Criticism on Convolutional Neural Networks

I’ve been doing a lot of work with Convolutional Neural Networks, although it’s amateur or their quality is disputable, it is quite easy to catch some drawbacks.

In this article, we’ll analyse why Convolutional Neural Networks are not in the desired positions on the market and we will discuss the technical reasons behind it.

If you think that it is in the right position, this article argues why it hasn’t done better.

Facility Analysis

These drawbacks are all of the concern of the academia, but it is related to deep learning sector and market. Lots of impact of Convolutional Neural Networks, however we are not able to see such a hit on market. It is hype that most of the computer scientists, undergraduate students want to specialize and they have been working for two years.

There are lots of “free” courses that are taught by the grandmasters of machine learning. We see enormous playlists on YouTube, I also create contents for two years, thousands of students in Udemy courses. I’ve never seen such a learning hype, every people can be educated by Andrew NG, Geoffrey Hinton and others.

Udemy, Udacity and the competitors are standing up with neural network trend. Check these websites and see how neural networks courses are proudly presented.

It creates a facility to the communities, there are lots of Slack and Discord groups, they have subscribers of 15000 people. It is like a 15000 capacity class and they are doing interactive project.

Tools are free, promoted by the giant companies, Google, Facebook, Amazon, Sony, each have independent libraries and they share it free.
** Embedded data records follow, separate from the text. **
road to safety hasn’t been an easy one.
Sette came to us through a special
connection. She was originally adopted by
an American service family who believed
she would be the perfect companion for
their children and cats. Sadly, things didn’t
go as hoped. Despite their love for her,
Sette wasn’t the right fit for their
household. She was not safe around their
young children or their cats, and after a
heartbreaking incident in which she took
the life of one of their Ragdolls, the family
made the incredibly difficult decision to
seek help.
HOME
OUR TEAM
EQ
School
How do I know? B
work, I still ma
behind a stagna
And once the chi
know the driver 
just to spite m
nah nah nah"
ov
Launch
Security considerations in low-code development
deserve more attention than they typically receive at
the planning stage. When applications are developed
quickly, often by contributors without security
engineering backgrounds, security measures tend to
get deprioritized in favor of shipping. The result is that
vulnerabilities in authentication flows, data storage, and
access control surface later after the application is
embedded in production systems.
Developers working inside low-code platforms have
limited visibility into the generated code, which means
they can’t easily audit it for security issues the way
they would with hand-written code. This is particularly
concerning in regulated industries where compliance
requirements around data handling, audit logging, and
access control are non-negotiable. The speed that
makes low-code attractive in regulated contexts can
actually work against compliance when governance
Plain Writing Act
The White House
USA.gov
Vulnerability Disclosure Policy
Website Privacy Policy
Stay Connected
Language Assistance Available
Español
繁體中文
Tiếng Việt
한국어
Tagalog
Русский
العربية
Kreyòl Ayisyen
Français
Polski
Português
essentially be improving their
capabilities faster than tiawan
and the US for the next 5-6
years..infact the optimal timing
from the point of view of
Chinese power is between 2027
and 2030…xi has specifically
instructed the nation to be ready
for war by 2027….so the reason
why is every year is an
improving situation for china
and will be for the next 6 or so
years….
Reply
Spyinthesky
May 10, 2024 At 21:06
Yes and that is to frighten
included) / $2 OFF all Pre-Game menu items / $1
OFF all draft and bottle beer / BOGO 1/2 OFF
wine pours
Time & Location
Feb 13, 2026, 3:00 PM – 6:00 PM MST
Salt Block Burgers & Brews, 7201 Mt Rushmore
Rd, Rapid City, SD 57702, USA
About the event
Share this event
They organize conferences and tutorials. Noone pays for tools. Learners are just paying the Udemy courses that they are impressed, or paying for Coursera certificates.

Statisticians is one of the highest paid job in U.S. market, and big companies purchases small AI startups for millions of dollars. From this two statements, we can not clearly argue that it is well-paid, however these kind of signs show that it is well paid. Actually, no need to give an example for that, companies fund universities, university labs, their own labs. Sponsor lots of events.

What does it show?

Education is free, being educated from the bests is free, lots of communities, lots of funds and sponsorships, crazy investments. What do we have, just Tesla?

As I observe from the Slack and Discord communities it is said that Deep Learning still couldn’t hit the market, couldn’t impact our life in a desired level. There are two main reasons for it.

New generation is enthusiastic

Although Convolutinal Neural Networks show its impact on 2012, Neural Networks trend has been in our life since 2016. It’s just three years old. Time must pass to get a certain level of impact.

Even though these algorithms exist since 1950s, people who expect more is young. 43 years old Andrew NG has lots of 20 years students, has an audience that the minimum age is 13. They are looking for a fast change due to the their ages, it makes the expectation of AI, ML, DL higher.

CNN’s are hungry

I need to indicate that the impact of AI on daily life depends on applications of Convolutional Neural Networks and Reinforcement Learning. You can predict the market share and optimize your advertising strategy with machine learning, but people see the difference of AI with your AI Tesla Car that you plan advertising strategies with machine learning and also use machine learning on the real product, again.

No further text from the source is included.